Kendati masih tergolong kecil, Global Sovereign Wealth Fund yang mendata aktivitas investasi lebih dari 400 lembaga pengelola investasi di dunia menyatakan pada Mei lalu bahwa INA menempati urutan pertama perihal jumlah investasi terbesar sepanjang April 2022, mencapai US$2,7 miliar atau sekitar Rp 39,19 triliun.
Keseluruhan investasi pada bulan itu adalah US$11,8 miliar atau sekitar Rp 171,31 triliun.
Uni Emirate Arab sudah berkomitmen untuk menginvestasikan US$10 miliar di INA, sementara Arab Saudi juga sudah menyatakan minatnya, kata pejabat Indonesia.
Dalam kesempatan terpisah, Menteri Luar Negeri China Wang Yi akan melakukan kunjungan ke Asia Tenggara termasuk pertemuan bilateral tingkat tinggi dengan pejabat Indonesia setelah pertemuan menteri luar negeri G20 di Bali pada 8 Juli.
Wang Yi akan melakukan Pertemuan Kedua Mekanisme Kerja Sama Dialog Tingkat Tinggi China-Indonesia dengan Menteri Koordinator Bidang Investasi dan Maritim, Luhut Pandjaitan pada 9 Juli, kata Kementerian Luar Negeri di Jakarta.
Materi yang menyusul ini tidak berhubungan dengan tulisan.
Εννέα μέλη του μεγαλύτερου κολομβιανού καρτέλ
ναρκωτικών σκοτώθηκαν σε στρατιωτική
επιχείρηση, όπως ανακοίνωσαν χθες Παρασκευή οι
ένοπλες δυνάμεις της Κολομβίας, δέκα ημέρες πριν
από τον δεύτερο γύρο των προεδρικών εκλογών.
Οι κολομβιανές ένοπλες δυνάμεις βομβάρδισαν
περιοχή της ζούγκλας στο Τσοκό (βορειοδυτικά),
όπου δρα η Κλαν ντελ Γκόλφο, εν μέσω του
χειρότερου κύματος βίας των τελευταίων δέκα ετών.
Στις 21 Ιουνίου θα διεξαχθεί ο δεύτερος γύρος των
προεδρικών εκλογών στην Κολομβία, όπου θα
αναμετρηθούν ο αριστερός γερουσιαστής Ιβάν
Lawatan Wang Yi ke sejumlah negara Asia Tenggara termasuk Myanmar, Indonesia, Filipina, Thailand dan Malaysia menunjukkan pentingnya kawasan ini bagi China, terutama untuk memastikan kerja sama BRI berjalan sesuai rencana, kata Juru Bicara Kementerian Luar Negeri China Zhao Lijian.
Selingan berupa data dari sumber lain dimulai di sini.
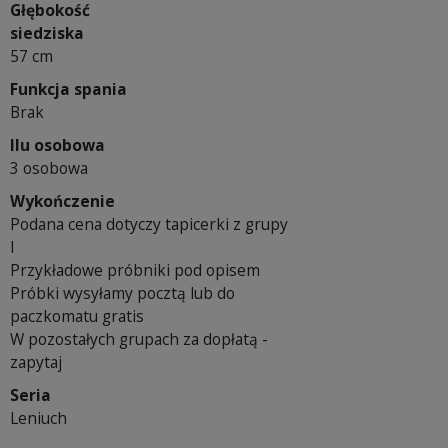
Głębokość
siedziska
57 cm
Funkcja spania
Brak
Ilu osobowa
3 osobowa
Wykończenie
Podana cena dotyczy tapicerki z grupy
I
Przykładowe próbniki pod opisem
Próbki wysyłamy pocztą lub do
paczkomatu gratis
W pozostałych grupach za dopłatą -
zapytaj
Seria
Leniuch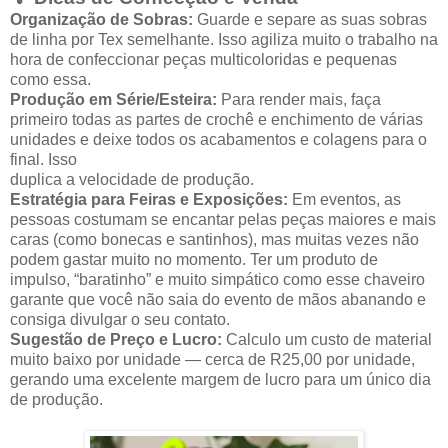
Organização de Sobras:
Guarde e separe as suas sobras
de linha por Tex semelhante. Isso agiliza muito o trabalho na
hora de confeccionar peças multicoloridas e pequenas
como essa.
Produção em Série/Esteira:
Para render mais, faça
primeiro todas as partes de crochê e enchimento de várias
unidades e deixe todos os acabamentos e colagens para o
final. Isso
duplica a velocidade de produção.
Estratégia para Feiras e Exposições:
Em eventos, as
pessoas costumam se encantar pelas peças maiores e mais
caras (como bonecas e santinhos), mas muitas vezes não
podem gastar muito no momento. Ter um produto de
impulso, “baratinho” e muito simpático como esse chaveiro
garante que você não saia do evento de mãos abanando e
consiga divulgar o seu contato.
Sugestão de Preço e Lucro:
Calculo um custo de material
muito baixo por unidade — cerca de R25,00 por unidade,
gerando uma excelente margem de lucro para um único dia
de produção.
“China berharap bisa memperdalam komunikasi strategis dengan empat negara Asia Tenggara, bekerja untuk kerja sama Belt and Road, membangun rumah yang damai, aman dan tenteram, sejahtera, indah dan bersahabat dan memulai Kemitraan Strategis Komprehensif China-ASEAN dengan awal yang baik,” ujar Zhao Lijian seperti dimuat dalam situs Kementerian Luar Negeri China.
Muhadi Sugiono, pengajar Hubungan Internasional Universitas Gadjah Mada (UGM) mengatakan bagi China, Asia Tenggara adalah halaman belakangnya, sehingga berkepentingan untuk memastikan agar kawasan tersebut sesuai dengan keinginan mereka.
Kendati China memiliki proyek BRI di kawasan, negara-negara Asia Tenggara juga berhati-hati menjalin hubungan lebih erat, di tengah kompetisi Beijing dengan Washington.
“Seperti Indonesia, secara ekonomi sangat bergantung dengan China, tapi secara postur keamanan cenderung ke Amerika Serikat,” ujar dia pada BenarNews.
Karena itu, China akan tetap menahan diri untuk tidak terlalu agresif di kawasan meski mempunyai masalah teritorial di Laut China Selatan dengan berbagai negara Asia Tenggara, ujarnya.
Nur Rachmat Yuliantoro, juga pengajar di jurusan yang sama di UGM mengatakan kunjungan Wang Yi ke Asia Tenggara ini menyiratkan pesan bahwa China akan tetap menjadi “negara yang bersahabat” di kawasan itu.
“China adalah aktor utama dalam dinamika politik dan keamanan di Asia Tenggara,” tegasnya.
Dengan kekuatan keras (hard power) dan kekuatan lunak (soft power) yang dimiliki, China berpotensi besar mengembangkan kerja sama soal keamanan dan perdamaian dengan negara-negara Asia Tenggara.
“Hal itu bisa saja terjadi, namun dengan tetap mempertimbangkan faktor AS yang tentunya tidak ingin ada halangan bagi kepentingan nasionalnya di kawasan,” tutupnya.